Today, Omar Khadr and fellow habeas petitioners filed a cert. petition in one of a number of non-merits Guantanamo matters. The petition challenges the D.C. Circuit's September decision to vacate several 2008 orders issued by Judge Thomas Hogan in the wake of the Supreme Court's Boumediene decision. Judge Hogan's 2008 orders had imposed a requirement that the government provide 30 days' notice before transferring any detainee from Guantanamo. The D.C. Circuit's decision vacating the notice orders relied on its April 2009 Kiyemba decision ("Kiyemba II"), and the Khadr petitioners thus effectively challenge Kiyemba II as well.

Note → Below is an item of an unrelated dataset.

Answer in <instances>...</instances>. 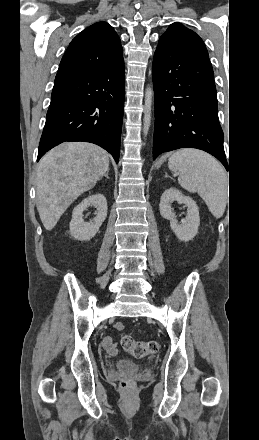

The Khadr petition presents two issues for the Court's resolution--both quoted below.  The arguments on the first question are actually those made by Farhi Saeed Bin Mohammed in his own cert. petition, which is now public and incorporated by reference in the Khadr petition.  (Lyle Denniston's summaries of the issues implicated in the Mohammed petition are here and here.)

Questions presented in Khadr:

1. Whether, in a habeas corpus action brought by an individual held in United States territory, including Guantánamo,
(a) Munaf v. Geren, 553 U.S. 674 (2008), requires, and
(b) Boumediene v. Bush, 553 U.S. 723 (2008), the Suspension Clause, and the Due Process Clause permit, the district court to give conclusive effect to the government’s assertion that the individual is unlikely to be tortured if transferred to a particular country, disabling the individual from challenging his transfer on the ground that he will likely be tortured there, and the court from fashioning an equitable remedy.

2. Whether, in a habeas corpus action brought by an individual held in Guantánamo:

(a) Section 242(a)(4) of the Immigration and Naturalization Act, 8 U.S.C. § 1252(a)(4), bars “judicial review of any cause or claim under the United Nations Convention Against Torture and Other Forms of Cruel, Inhuman, or Degrading Treatment or Punishment,” except in appeals from final orders of deportation.